[Dataset entries]
▬▬▬▬▬▬▬▬▬▬
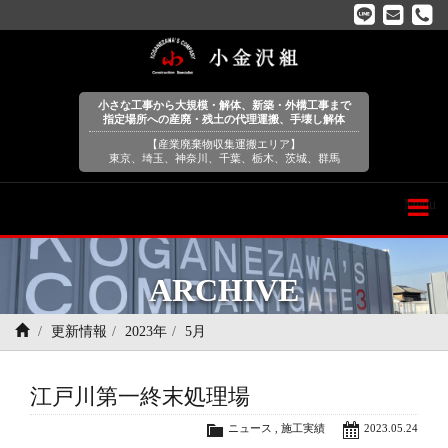
小さな工事から大規模・解体、新築・外構工事まで
指定場所への産廃・残土の代理運搬、手壊し解体
【産業廃棄物収集運搬エリア】
東京、埼玉、神奈川、千葉、栃木、茨城、群馬
Menu
ARCHIVE
更新情報
2023年
5月
江戸川第一終末処理場
ニュース
,
施工実績
2023.05.24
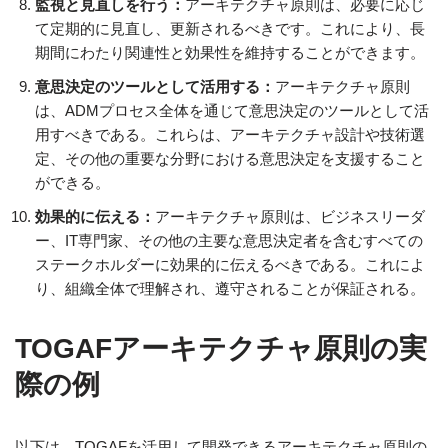
監視と見直しを行う：
アーキテクチャ原則は、必要に応じ
て定期的に見直し、更新されるべきです。これにより、長
期間にわたり関連性と効果性を維持することができます。
意思決定のツールとして活用する：
アーキテクチャ原則
は、ADMプロセス全体を通じて意思決定のツールとして活
用すべきである。これらは、アーキテクチャ設計や技術選
定、その他の重要な分野における意思決定を支援すること
ができる。
効果的に伝える：
アーキテクチャ原則は、ビジネスリーダ
ー、IT専門家、その他の主要な意思決定者を含むすべての
ステークホルダーに効果的に伝えるべきである。これによ
り、組織全体で理解され、遵守されることが保証される。
TOGAFアーキテクチャ原則の実
際の例
以下は、TOGAFを活用して開発できるアーキテクチャ原則の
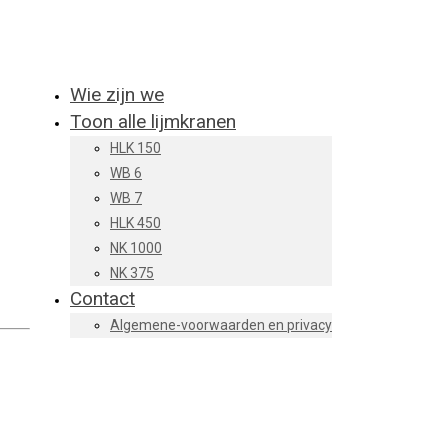
Wie zijn we
Toon alle lijmkranen
HLK 150
WB 6
WB 7
HLK 450
NK 1000
NK 375
Contact
Algemene-voorwaarden en privacy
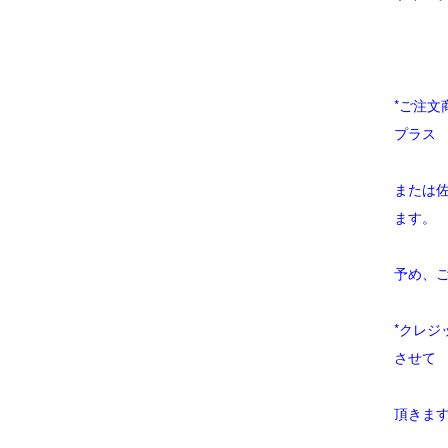
*ご注
プラス
または
ます。
予め、
*クレ
させて
頂きま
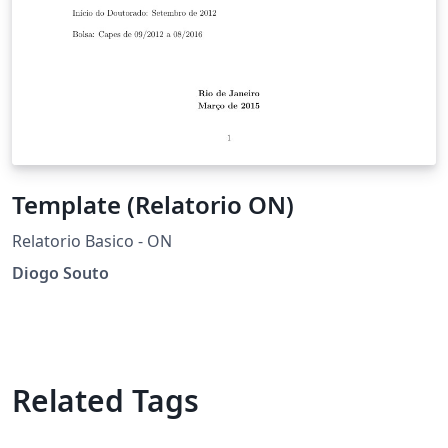
Template (Relatorio ON)
Relatorio Basico - ON
Diogo Souto
Related Tags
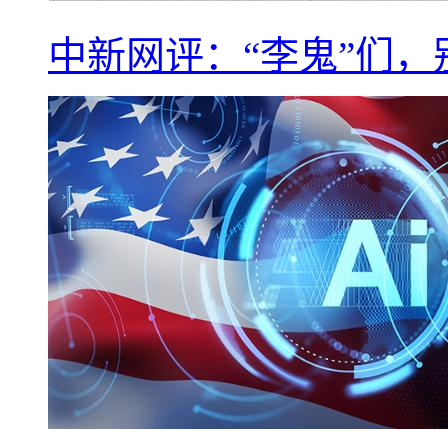
中新网评：“李鬼”们，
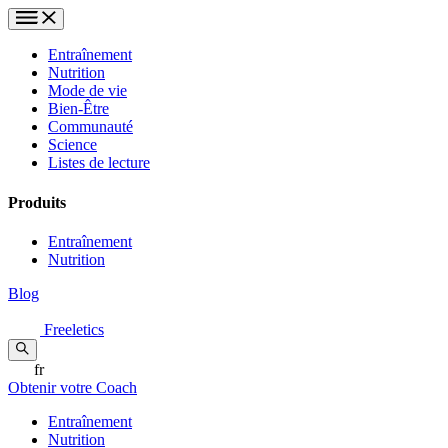
Entraînement
Nutrition
Mode de vie
Bien-Être
Communauté
Science
Listes de lecture
Produits
Entraînement
Nutrition
Blog
Freeletics
fr
Obtenir votre Coach
Entraînement
Nutrition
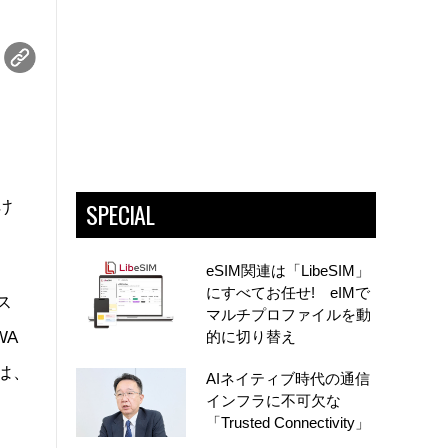
SPECIAL
け
eSIM関連は「LibeSIM」
にすべてお任せ! eIMで
ス
マルチプロファイルを動
WA
的に切り替え
は、
AIネイティブ時代の通信
インフラに不可欠な
「Trusted Connectivity」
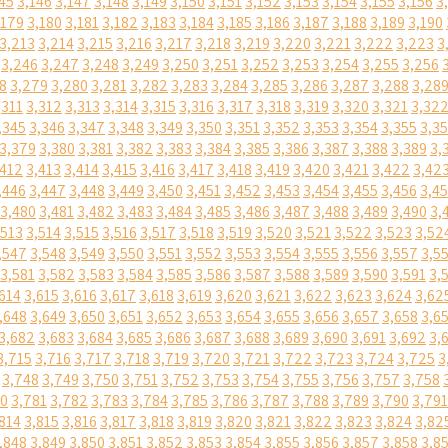
45
3,146
3,147
3,148
3,149
3,150
3,151
3,152
3,153
3,154
3,155
3,156
3
,179
3,180
3,181
3,182
3,183
3,184
3,185
3,186
3,187
3,188
3,189
3,190
3,213
3,214
3,215
3,216
3,217
3,218
3,219
3,220
3,221
3,222
3,223
3
3,246
3,247
3,248
3,249
3,250
3,251
3,252
3,253
3,254
3,255
3,256
8
3,279
3,280
3,281
3,282
3,283
3,284
3,285
3,286
3,287
3,288
3,28
,311
3,312
3,313
3,314
3,315
3,316
3,317
3,318
3,319
3,320
3,321
3,32
,345
3,346
3,347
3,348
3,349
3,350
3,351
3,352
3,353
3,354
3,355
3,3
3,379
3,380
3,381
3,382
3,383
3,384
3,385
3,386
3,387
3,388
3,389
3,
,412
3,413
3,414
3,415
3,416
3,417
3,418
3,419
3,420
3,421
3,422
3,42
,446
3,447
3,448
3,449
3,450
3,451
3,452
3,453
3,454
3,455
3,456
3,4
3,480
3,481
3,482
3,483
3,484
3,485
3,486
3,487
3,488
3,489
3,490
3,
,513
3,514
3,515
3,516
3,517
3,518
3,519
3,520
3,521
3,522
3,523
3,52
,547
3,548
3,549
3,550
3,551
3,552
3,553
3,554
3,555
3,556
3,557
3,5
3,581
3,582
3,583
3,584
3,585
3,586
3,587
3,588
3,589
3,590
3,591
3,
614
3,615
3,616
3,617
3,618
3,619
3,620
3,621
3,622
3,623
3,624
3,62
,648
3,649
3,650
3,651
3,652
3,653
3,654
3,655
3,656
3,657
3,658
3,6
3,682
3,683
3,684
3,685
3,686
3,687
3,688
3,689
3,690
3,691
3,692
3,
3,715
3,716
3,717
3,718
3,719
3,720
3,721
3,722
3,723
3,724
3,725
3
3,748
3,749
3,750
3,751
3,752
3,753
3,754
3,755
3,756
3,757
3,758
80
3,781
3,782
3,783
3,784
3,785
3,786
3,787
3,788
3,789
3,790
3,791
814
3,815
3,816
3,817
3,818
3,819
3,820
3,821
3,822
3,823
3,824
3,82
,848
3,849
3,850
3,851
3,852
3,853
3,854
3,855
3,856
3,857
3,858
3,8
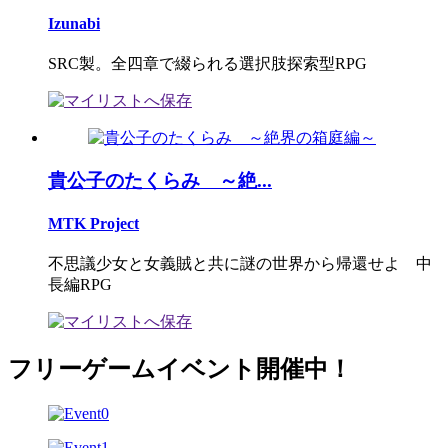
Izunabi
SRC製。全四章で綴られる選択肢探索型RPG
貴公子のたくらみ ～絶...
MTK Project
不思議少女と女義賊と共に謎の世界から帰還せよ 中
長編RPG
フリーゲームイベント開催中！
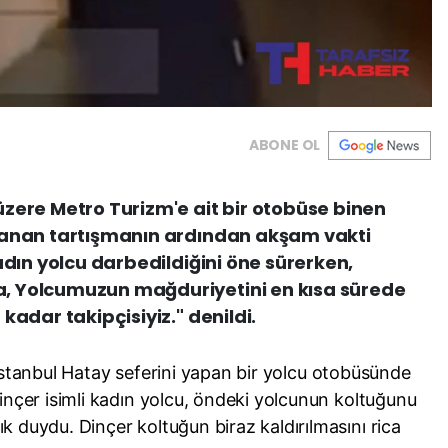
ABONE OL
zere Metro Turizm'e ait bir otobüse binen
şanan tartışmanın ardından akşam vakti
adın yolcu darbedildiğini öne sürerken,
, Yolcumuzun mağduriyetini en kısa sürede
kadar takipçisiyiz." denildi.
İstanbul Hatay
seferini yapan bir yolcu otobüsünde
inçer isimli kadın yolcu, öndeki yolcunun koltuğunu
 duydu. Dinçer koltuğun biraz kaldırılmasını rica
▬▬▬▬▬▬▬▬▬▬
*PROBLEM TO SOLVE:*
Where the word "Relatorio" shows up in a line of the entries above, copy that line.

*RESPONSE BOX:*
Template (Relatorio ON)
Relatorio Basico - ON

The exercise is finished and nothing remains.